Anche Polifemo, dal suo punto di
vista, è il caso di dirlo, vedeva la Terra dall’alto: Omero, infatti, ci
dice che era «alto come una montagna», dunque il suo occhio osservava
da un luogo elevato che gli consentiva uno sguardo sull’insieme poiché, a
quei tempi, da una montagna si dominava tutto il Mondo raggiungibile.

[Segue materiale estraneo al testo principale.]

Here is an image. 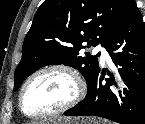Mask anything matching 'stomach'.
<instances>
[{
  "instance_id": "stomach-1",
  "label": "stomach",
  "mask_w": 145,
  "mask_h": 124,
  "mask_svg": "<svg viewBox=\"0 0 145 124\" xmlns=\"http://www.w3.org/2000/svg\"><path fill=\"white\" fill-rule=\"evenodd\" d=\"M43 124H106V123H102V121L91 118L85 119L57 118L46 121Z\"/></svg>"
}]
</instances>
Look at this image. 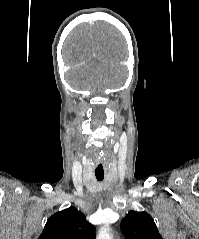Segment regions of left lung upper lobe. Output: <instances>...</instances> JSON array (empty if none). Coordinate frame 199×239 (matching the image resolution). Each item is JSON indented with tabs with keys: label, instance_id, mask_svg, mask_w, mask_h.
Here are the masks:
<instances>
[{
	"label": "left lung upper lobe",
	"instance_id": "5c2ea615",
	"mask_svg": "<svg viewBox=\"0 0 199 239\" xmlns=\"http://www.w3.org/2000/svg\"><path fill=\"white\" fill-rule=\"evenodd\" d=\"M125 239H163L152 217L146 212L130 211L121 221Z\"/></svg>",
	"mask_w": 199,
	"mask_h": 239
}]
</instances>
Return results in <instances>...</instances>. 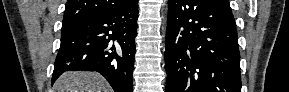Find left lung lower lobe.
<instances>
[{"label": "left lung lower lobe", "mask_w": 289, "mask_h": 92, "mask_svg": "<svg viewBox=\"0 0 289 92\" xmlns=\"http://www.w3.org/2000/svg\"><path fill=\"white\" fill-rule=\"evenodd\" d=\"M166 92H241L235 19L220 0H168Z\"/></svg>", "instance_id": "obj_1"}]
</instances>
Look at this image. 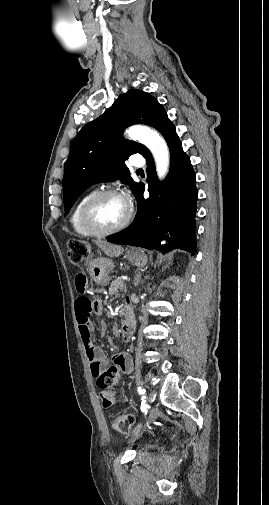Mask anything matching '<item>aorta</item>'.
I'll return each instance as SVG.
<instances>
[{"mask_svg":"<svg viewBox=\"0 0 269 505\" xmlns=\"http://www.w3.org/2000/svg\"><path fill=\"white\" fill-rule=\"evenodd\" d=\"M127 136L144 144L152 153L159 180H163L169 171L170 154L167 143L160 134L147 126L136 125L126 131Z\"/></svg>","mask_w":269,"mask_h":505,"instance_id":"762f6f07","label":"aorta"}]
</instances>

Omero ci dice che l’occhio di Polifemo era tondo, come il Mondo, ma mai
nessuno questo Mondo, questa Grande Madre resa splendente dal mantello
del suo sposo Urano, come ci narra Ferecide di Siro, l’aveva guardata
negli occhi. Gagarin la guarda dall’oblò della Sojuz, la navicella
spaziale poco più grande di un bidone di petrolio, e vede ciò che tutti
gli altri avevano solo immaginato, poetato, cantato, sognato. Ulisse
aveva addirittura accecato Polifemo per negargli questo sguardo e
ridurre il Mondo alla sua dimensione umana. Astolfo si spinge sino alla
Luna per recuperare il senno di Orlano, e da lassù guarda la Terra;
prima e dopo di lui generazioni di visionari hanno immaginato ciò che
Gagarin ha finalmente ammirato.
Dell’impresa del Sovietico si
parla sempre in termini scientifico-politici: la corsa allo spazio, la
competizione con gli Usa. Ma esiste un aspetto tutto immaginale,
psichico, di quel primo viaggio in orbita che ci dice del suo
significato simbolico, di quella Odissea nello spazio che cominciava 55
anni or sono, il 12 Aprile del 1961.
Ed infatti, la domanda più
incognita era proprio: riuscirà Gagarin a sopportare la visione della
Terra vista dallo spazio? La sua mente resisterà ad una immagine che
nessun uomo ha mai visto, che non ha luogo se non nel Mundus Imaginalis
dell’umanità ma non nella sue esperienza concreta? Ed il cosmonauta
sovietico non tradisce le aspettative: da vero eroe fonda un nuovo mito,
quello dell’uomo che riesce a comprendere dentro di sé la vastità del
Mondo, la sua bellezza senza confini, il suo splendore senza padroni.
Così lo descrive guardandolo dall’oblò della capsula, attraverso una
prospettiva vera poiché il suo sguardo non solo era canalizzato da un
unico punto di osservazione, ma soprattutto perché era come attirato
dall’essenza luminosa di Gaia, focalizzato verso il suo invisibile
centro simbolico. Nella visione di Gagarin Gaia riprende la sua podestas
sullo sguardo degli uomini, il mondo delle Potenze che generarono
Polifemo rinasce per un istante nella visione del cosmonauta.
Esattamente il contrario di Ulisse.
La forza di queste suggestioni
mitologiche è tanto forte che nei voli spaziali, più che in qualunque
altra attività umana, ritroviamo i nomi delle antiche divinità: dai
vettori come Atlas-Agena ai programmi come Mercurio e Apollo. Ma, anche
qui, preponderanti sono le divinità olimpiche, quelle che abbiamo messo
al posto di Gaia. La visione di Gagarin, cosmonauta e non astronauta,
non conquistatore degli astri dunque ma vagabondo delle stelle, ha
brillato forse per una sola orbita, ma grande quanto quella vastità
cosmica che un tempo abbracciava l’occhio di Polifemo.